Additionally, there are inherent social elements offered by the nature of the platforms that include adding comments to contribute thoughts and opinions, sharing favorite products with friends and family, and simply engaging with content with others in your social network and beyond. Social commerce is poised for continued growth that is accessible across generations because of its universal accessibility to anyone with a smartphone, the same way QVC is for anyone with cable television.
Influencers: trust, lust and bust out the wallet
QVC uses models to showcase their product features. Influencers accomplish something very similar for brands, but with the added benefit of their followers already having an affinity and trust for the influencer. As a result, their content has the ability to hop brands over the wall of brand awareness to the consideration phase. Consumers are more likely to lean on influencers’ opinions, as many will not partner with brands they do not truly support - both in terms of product and their company values.
Some brands take this a step further by establishing a longer-term partnership and gaining a brand ambassador who goes beyond just one or two posts on Instagram that may ultimately be deleted in one or two months. They are instead an ongoing face for the brand building full-funnel outcomes.

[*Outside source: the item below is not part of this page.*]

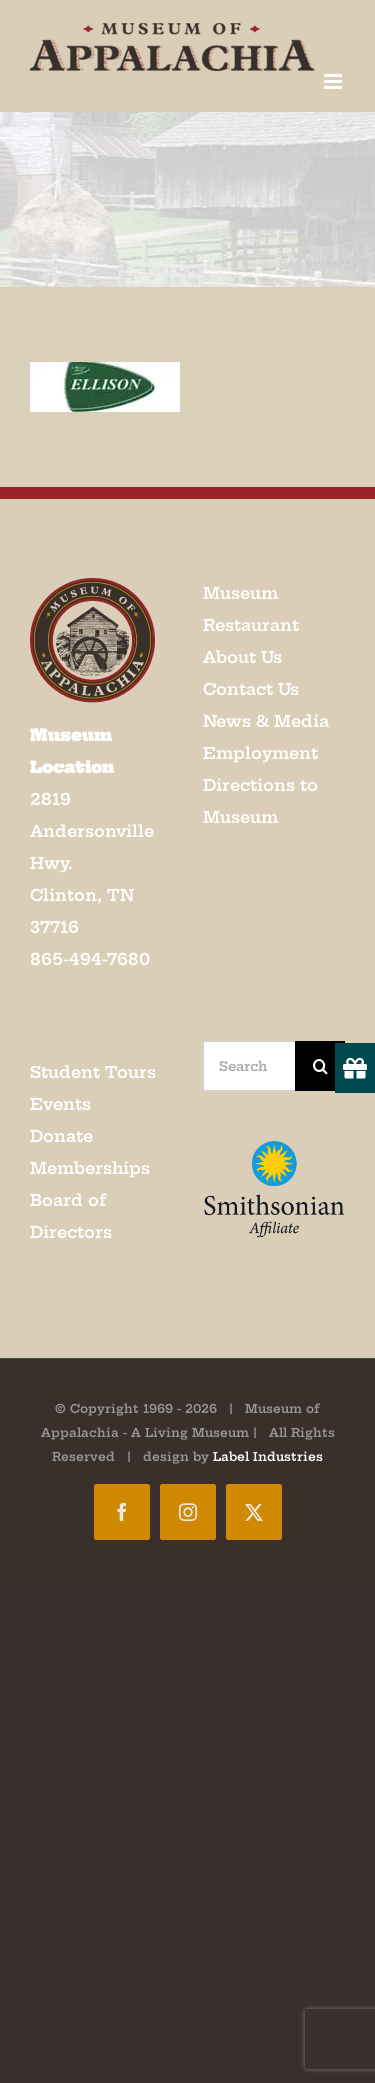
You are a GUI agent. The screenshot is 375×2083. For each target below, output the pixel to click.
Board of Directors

Furthermore, content amplification allows the brand’s reach to extend beyond the influencer’s organic network to an expanded target audience across social and programmatic platforms, meaning even more ROI from the relationship.
Unlike QVC which focuses primarily on CPG and food and beverage products, influencers have the ability to extend to a much broader set of industries as there is a wide variety of content creators with diverse followings based on their niche interests.
How should brands click and collect on these trends?
A lot has evolved since QVC’s launch in the mid 80s, especially when it comes to commerce. For brands looking to expand purchases, an omni-channel commerce experience is almost always needed. Today, that means showing up wherever your consumers are spending the bulk of their time and removing anything that leads to friction in the purchase process. Social commerce and influencer marketing can be critical components of that equation, but can only be successful when executed through a well-thought out strategy that is right for the brand and not just a replica of other brands’ efforts.
While social commerce and influencer marketing may be considered the modern solution, marketers should not ignore the foundations that were established by programs like QVC. The success of these new tactics are based on historical learnings about commerce and do not reinvent the wheel. Many of the core concepts remain the same and the key difference is simply changes in where consumers are spending their time, and meeting them there.